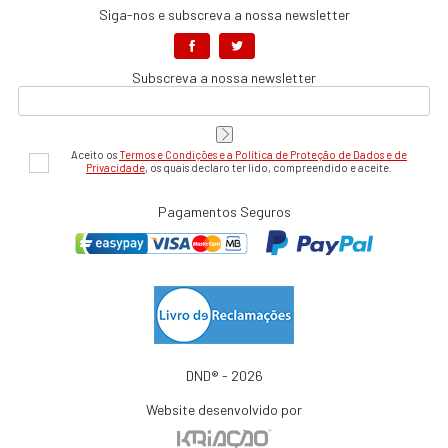
Siga-nos e subscreva a nossa newsletter
Subscreva a nossa newsletter
Aceito os
Termos e Condições e a Política de Proteção de Dados e de
Privacidade
, os quais declaro ter lido, compreendido e aceite.
Pagamentos Seguros
DND® - 2026
Website desenvolvido por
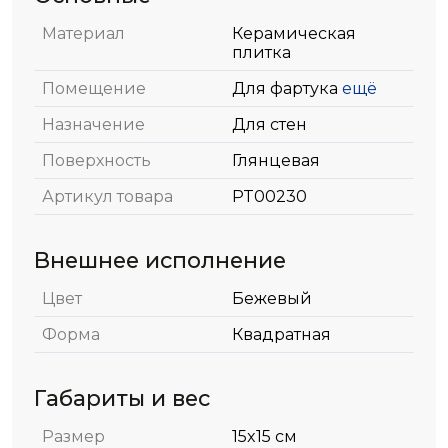
Материал
Керамическая
плитка
Помещение
Для фартука
ещё
Назначение
Для стен
Поверхность
Глянцевая
Артикул товара
PT00230
Внешнее исполнение
Цвет
Бежевый
Форма
Квадратная
Габариты и вес
Размер
15x15 см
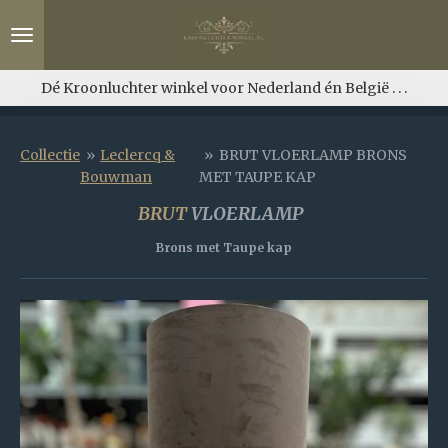
Ga
direct
naar
de
Dé Kroonluchter winkel voor Nederland én België . . .
hoofdinhoud
Collectie
»
Leclercq &
»
BRUT VLOERLAMP BRONS
Bouwman
MET TAUPE KAP
BRUT
VLOERLAMP
Brons met Taupe kap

**Exercise goal**. Go through the material above and report each line containing "nossa".

**Response**.
Siga-nos e subscreva a nossa newsletter
Subscreva a nossa newsletter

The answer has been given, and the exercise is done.